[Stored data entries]

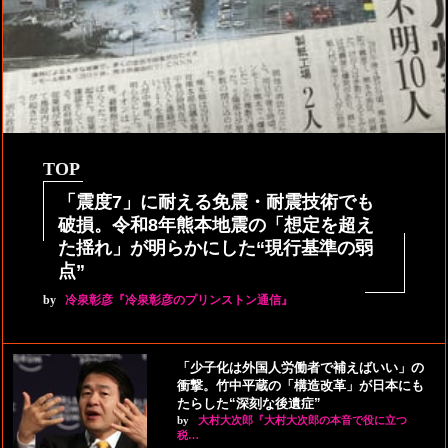
TOP
「震度7」に耐える免震・耐震技術でも
破損。令和8年熊本地震の「想定を超え
た揺れ」が明らかにした“現行基準の弱
点”
by
冷泉彰彦『冷泉彰彦のプリンストン通信』
「少子化は外国人労働者で補えばいい」の
衝撃。竹中平蔵の「構造改革」が日本にも
たらした“深刻な後遺症”
by
大村大次郎『大村大次郎の本音で役に立つ
税…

*Exercise requirements*
Your copy of the records must be exact and must contain no pictures.

*Solution to the problem*
TOP
「震度7」に耐える免震・耐震技術でも
破損。令和8年熊本地震の「想定を超え
た揺れ」が明らかにした“現行基準の弱
点”
by
冷泉彰彦『冷泉彰彦のプリンストン通信』
「少子化は外国人労働者で補えばいい」の
衝撃。竹中平蔵の「構造改革」が日本にも
たらした“深刻な後遺症”
by
大村大次郎『大村大次郎の本音で役に立つ
税…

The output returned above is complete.